Only lines with the string "Farmers" should be returned from the data below.

DATA SHOWN
..............................

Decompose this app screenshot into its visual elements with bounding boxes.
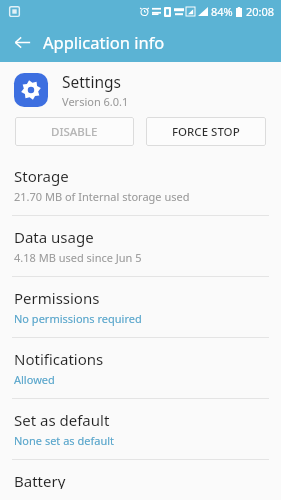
staticText: 20:08: [246, 4, 275, 19]
button[interactable]: Permissions: [0, 277, 281, 337]
staticText: 84%: [211, 4, 233, 19]
staticText: No permissions required: [14, 311, 142, 326]
button[interactable]: DISABLE: [15, 117, 134, 146]
staticText: DISABLE: [51, 124, 98, 140]
staticText: Settings: [62, 71, 121, 92]
staticText: Notifications: [14, 349, 104, 369]
button[interactable]: Storage: [0, 155, 281, 215]
button[interactable]: Set as default: [0, 399, 281, 459]
button[interactable]: Data usage: [0, 216, 281, 276]
staticText: Allowed: [14, 372, 55, 387]
staticText: Version 6.0.1: [62, 94, 129, 109]
staticText: FORCE STOP: [172, 124, 240, 140]
button[interactable]: FORCE STOP: [146, 117, 266, 146]
staticText: Battery: [14, 471, 66, 489]
staticText: 4.18 MB used since Jun 5: [14, 250, 142, 265]
staticText: Permissions: [14, 288, 100, 308]
staticText: 21.70 MB of Internal storage used: [14, 189, 190, 204]
button[interactable]: Notifications: [0, 338, 281, 398]
staticText: None set as default: [14, 433, 115, 448]
button[interactable]: Battery: [0, 460, 281, 500]
button[interactable]: Back: [6, 26, 38, 58]
staticText: Storage: [14, 166, 69, 186]
staticText: Application info: [43, 31, 165, 53]
staticText: Set as default: [14, 410, 110, 430]
staticText: Data usage: [14, 227, 94, 247]
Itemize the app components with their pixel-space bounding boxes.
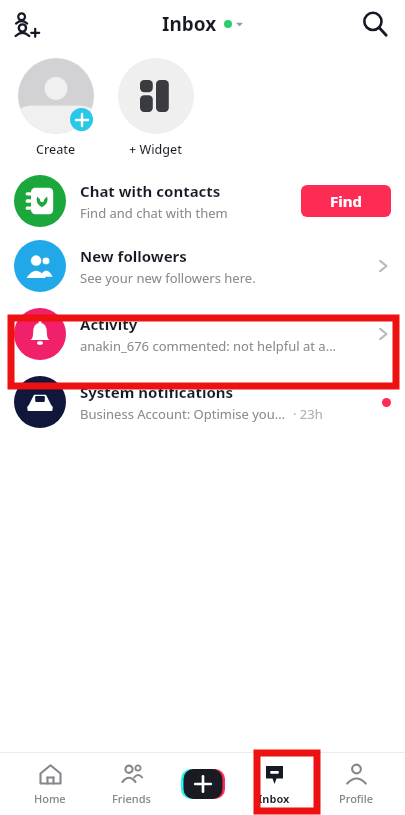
staticText: anakin_676 commented: not helpful at a… xyxy=(80,337,336,355)
button[interactable]: Add friends xyxy=(8,4,48,44)
button[interactable]: System notifications xyxy=(0,368,405,436)
button[interactable]: New followers xyxy=(0,232,405,300)
button[interactable]: Inbox xyxy=(242,758,306,810)
staticText: Inbox xyxy=(162,11,217,37)
staticText: See your new followers here. xyxy=(80,269,256,287)
button[interactable]: Profile xyxy=(324,758,388,810)
staticText: · 23h xyxy=(293,405,323,423)
button[interactable]: + Widget xyxy=(114,58,198,158)
button[interactable]: Home xyxy=(18,758,82,810)
staticText: Chat with contacts xyxy=(80,181,221,201)
staticText: Profile xyxy=(339,791,374,806)
staticText: Friends xyxy=(112,791,151,806)
button[interactable]: Chat with contacts xyxy=(0,170,405,232)
staticText: Find and chat with them xyxy=(80,204,228,222)
staticText: New followers xyxy=(80,246,187,266)
staticText: + Widget xyxy=(129,141,183,158)
staticText: Inbox xyxy=(258,791,290,806)
button[interactable]: Search xyxy=(357,6,393,42)
staticText: Activity xyxy=(80,314,138,334)
button[interactable]: Create xyxy=(14,58,98,158)
button[interactable]: Inbox xyxy=(162,11,243,37)
staticText: Create xyxy=(36,141,76,158)
staticText: Find xyxy=(330,191,362,211)
staticText: Business Account: Optimise you… xyxy=(80,405,285,423)
button[interactable]: Create xyxy=(181,769,225,799)
staticText: System notifications xyxy=(80,382,234,402)
button[interactable]: Friends xyxy=(99,758,163,810)
staticText: Home xyxy=(34,791,66,806)
button[interactable]: Find xyxy=(301,185,391,217)
button[interactable]: Activity xyxy=(0,300,405,368)
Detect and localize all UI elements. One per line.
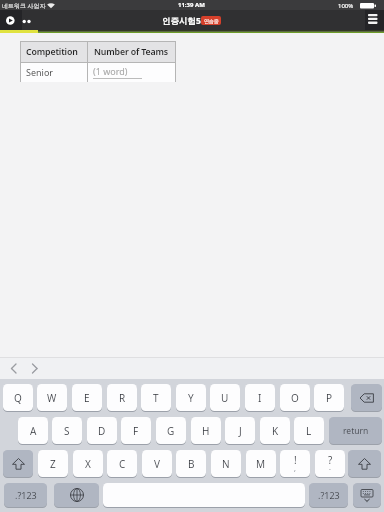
- button[interactable]: L: [294, 417, 324, 444]
- staticText: W: [47, 391, 57, 405]
- staticText: 연습중: [204, 18, 219, 24]
- button[interactable]: [348, 450, 381, 477]
- staticText: 100%: [338, 2, 354, 10]
- button[interactable]: [3, 450, 33, 477]
- staticText: C: [119, 457, 126, 471]
- button[interactable]: Q: [3, 384, 33, 411]
- staticText: T: [153, 391, 159, 405]
- staticText: F: [133, 424, 139, 438]
- button[interactable]: P: [314, 384, 344, 411]
- button[interactable]: return: [329, 417, 382, 444]
- button[interactable]: O: [280, 384, 310, 411]
- button[interactable]: [54, 483, 99, 507]
- staticText: N: [222, 457, 230, 471]
- staticText: S: [64, 424, 70, 438]
- staticText: .: [329, 463, 331, 473]
- button[interactable]: R: [107, 384, 137, 411]
- button[interactable]: E: [72, 384, 102, 411]
- button[interactable]: F: [121, 417, 151, 444]
- staticText: (1 word): [93, 65, 128, 77]
- staticText: Number of Teams: [94, 46, 168, 58]
- button[interactable]: S: [52, 417, 82, 444]
- button[interactable]: H: [191, 417, 221, 444]
- staticText: A: [30, 424, 37, 438]
- button[interactable]: K: [260, 417, 290, 444]
- button[interactable]: W: [37, 384, 67, 411]
- button[interactable]: Z: [38, 450, 68, 477]
- button[interactable]: J: [225, 417, 255, 444]
- staticText: K: [272, 424, 279, 438]
- button[interactable]: B: [176, 450, 206, 477]
- staticText: X: [85, 457, 91, 471]
- button[interactable]: ?: [315, 450, 345, 477]
- button[interactable]: C: [107, 450, 137, 477]
- staticText: B: [188, 457, 195, 471]
- button[interactable]: [353, 483, 381, 507]
- staticText: P: [326, 391, 333, 405]
- staticText: 네트워크 사업자: [2, 2, 46, 10]
- button[interactable]: [26, 359, 44, 378]
- button[interactable]: Y: [176, 384, 206, 411]
- staticText: Y: [188, 391, 194, 405]
- staticText: ,: [294, 464, 296, 474]
- staticText: 인증시험5: [162, 15, 201, 27]
- button[interactable]: !: [280, 450, 310, 477]
- staticText: D: [98, 424, 106, 438]
- button[interactable]: A: [18, 417, 48, 444]
- staticText: return: [343, 425, 369, 437]
- button[interactable]: G: [156, 417, 186, 444]
- staticText: Senior: [26, 66, 54, 78]
- button[interactable]: [0, 10, 22, 30]
- button[interactable]: [4, 359, 22, 378]
- staticText: G: [167, 424, 175, 438]
- staticText: R: [119, 391, 126, 405]
- button[interactable]: .?123: [309, 483, 348, 507]
- button[interactable]: N: [211, 450, 241, 477]
- button[interactable]: [365, 10, 384, 30]
- button[interactable]: (1 word): [92, 63, 144, 80]
- button[interactable]: D: [87, 417, 117, 444]
- button[interactable]: X: [73, 450, 103, 477]
- staticText: ?: [328, 453, 333, 467]
- staticText: U: [221, 391, 229, 405]
- staticText: 11:39 AM: [178, 1, 205, 9]
- button[interactable]: U: [210, 384, 240, 411]
- staticText: O: [291, 391, 299, 405]
- button[interactable]: I: [245, 384, 275, 411]
- staticText: Q: [14, 391, 22, 405]
- button[interactable]: T: [141, 384, 171, 411]
- staticText: J: [239, 424, 242, 438]
- button[interactable]: [103, 483, 305, 507]
- staticText: .?123: [318, 489, 340, 501]
- button[interactable]: M: [246, 450, 276, 477]
- staticText: Z: [50, 457, 56, 471]
- staticText: I: [258, 391, 262, 405]
- button[interactable]: .?123: [4, 483, 47, 507]
- button[interactable]: V: [142, 450, 172, 477]
- staticText: V: [154, 457, 160, 471]
- staticText: M: [256, 457, 266, 471]
- staticText: E: [84, 391, 90, 405]
- staticText: Competition: [26, 46, 78, 58]
- staticText: H: [202, 424, 210, 438]
- staticText: .?123: [15, 489, 37, 501]
- staticText: L: [306, 424, 312, 438]
- button[interactable]: [351, 384, 382, 411]
- staticText: !: [294, 453, 297, 467]
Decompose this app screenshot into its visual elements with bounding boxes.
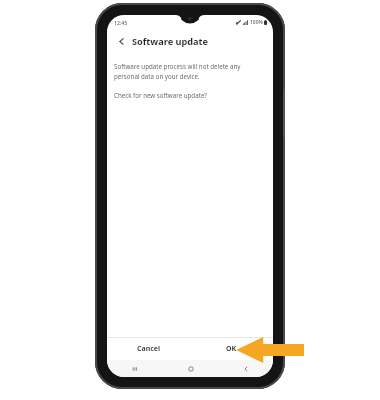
staticText: OK — [226, 344, 237, 354]
staticText: 100% — [250, 19, 263, 26]
staticText: Software update process will not delete … — [114, 62, 241, 81]
staticText: 12:45 — [114, 19, 128, 26]
button[interactable]: Back — [218, 360, 273, 377]
button[interactable]: Cancel — [107, 338, 190, 360]
button[interactable]: Back — [114, 34, 128, 48]
button[interactable]: Recents — [107, 360, 163, 377]
staticText: Check for new software update? — [114, 91, 208, 99]
button[interactable]: Home — [163, 360, 218, 377]
button[interactable]: OK — [190, 338, 273, 360]
staticText: Software update — [132, 35, 209, 48]
staticText: Cancel — [137, 344, 161, 354]
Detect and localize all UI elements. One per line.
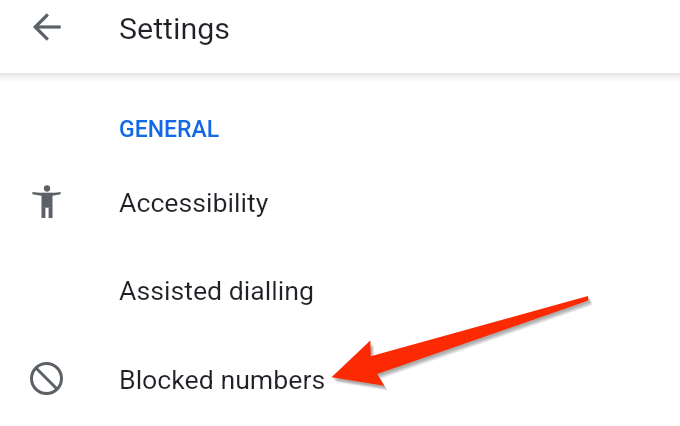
staticText: Settings	[119, 11, 230, 47]
staticText: GENERAL	[119, 116, 220, 143]
button[interactable]: Blocked numbers	[0, 335, 680, 424]
staticText: Accessibility	[119, 187, 269, 218]
staticText: Assisted dialling	[119, 275, 315, 306]
button[interactable]: Navigate up	[27, 7, 67, 47]
button[interactable]: Accessibility	[0, 158, 680, 247]
staticText: Blocked numbers	[119, 364, 326, 395]
button[interactable]: Assisted dialling	[0, 246, 680, 335]
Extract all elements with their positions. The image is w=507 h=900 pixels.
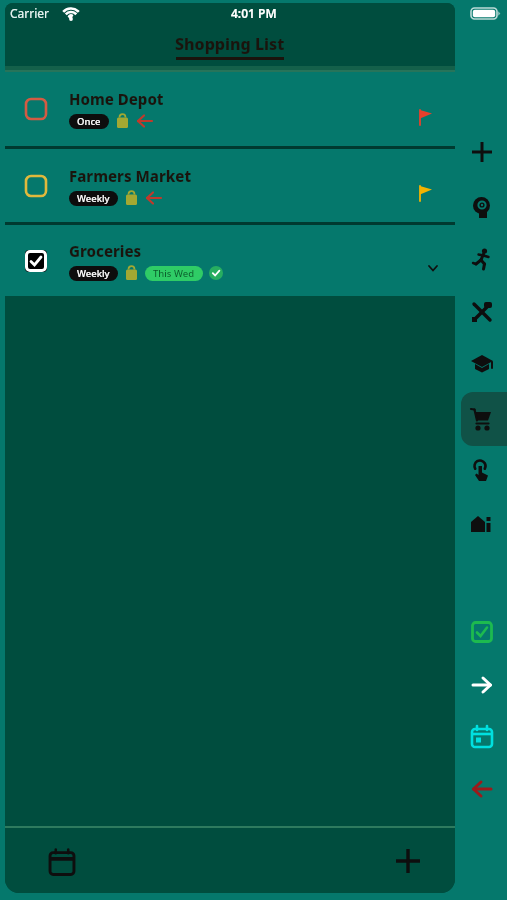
button[interactable] xyxy=(464,134,500,170)
button[interactable] xyxy=(464,614,500,650)
staticText: Carrier xyxy=(10,5,50,21)
button[interactable] xyxy=(464,719,500,755)
button[interactable]: Home Depot xyxy=(5,72,455,146)
button[interactable] xyxy=(464,771,500,807)
button[interactable] xyxy=(464,507,500,543)
button[interactable] xyxy=(464,294,500,330)
staticText: Shopping List xyxy=(175,33,285,55)
button[interactable] xyxy=(464,453,500,489)
button[interactable] xyxy=(388,841,428,881)
button[interactable]: Farmers Market xyxy=(5,149,455,222)
staticText: Once xyxy=(77,115,101,128)
button[interactable] xyxy=(464,401,500,437)
button[interactable] xyxy=(464,241,500,277)
button[interactable] xyxy=(42,842,82,882)
staticText: This Wed xyxy=(153,267,195,280)
button[interactable] xyxy=(464,667,500,703)
staticText: Farmers Market xyxy=(69,166,192,186)
button[interactable] xyxy=(464,347,500,383)
staticText: Weekly xyxy=(77,192,110,205)
staticText: Weekly xyxy=(77,267,110,280)
staticText: Groceries xyxy=(69,241,142,261)
staticText: 4:01 PM xyxy=(231,5,277,21)
button[interactable]: Groceries xyxy=(5,225,455,296)
staticText: Home Depot xyxy=(69,89,164,109)
button[interactable] xyxy=(464,189,500,225)
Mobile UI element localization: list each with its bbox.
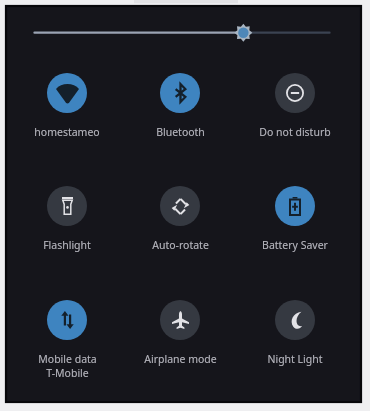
- button[interactable]: Auto-rotate: [124, 186, 236, 252]
- button[interactable]: homestameo: [11, 73, 123, 139]
- button[interactable]: Airplane mode: [124, 300, 236, 366]
- staticText: Battery Saver: [262, 238, 328, 252]
- staticText: Airplane mode: [144, 352, 217, 366]
- button[interactable]: Battery Saver: [239, 186, 351, 252]
- button[interactable]: Flashlight: [11, 186, 123, 252]
- staticText: Bluetooth: [156, 125, 205, 139]
- staticText: homestameo: [34, 125, 100, 139]
- staticText: Mobile data: [38, 352, 97, 366]
- button[interactable]: Mobile data: [11, 300, 123, 380]
- staticText: T-Mobile: [46, 366, 89, 380]
- staticText: Flashlight: [43, 238, 91, 252]
- button[interactable]: Bluetooth: [124, 73, 236, 139]
- button[interactable]: Brightness: [20, 15, 340, 51]
- staticText: Auto-rotate: [152, 238, 209, 252]
- button[interactable]: Do not disturb: [239, 73, 351, 139]
- button[interactable]: Night Light: [239, 300, 351, 366]
- staticText: Do not disturb: [259, 125, 331, 139]
- staticText: Night Light: [267, 352, 323, 366]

..............................

PROBLEM SOLUTION
button[interactable]: Farmers Market xyxy=(5,149,455,222)
staticText: Farmers Market xyxy=(69,166,192,186)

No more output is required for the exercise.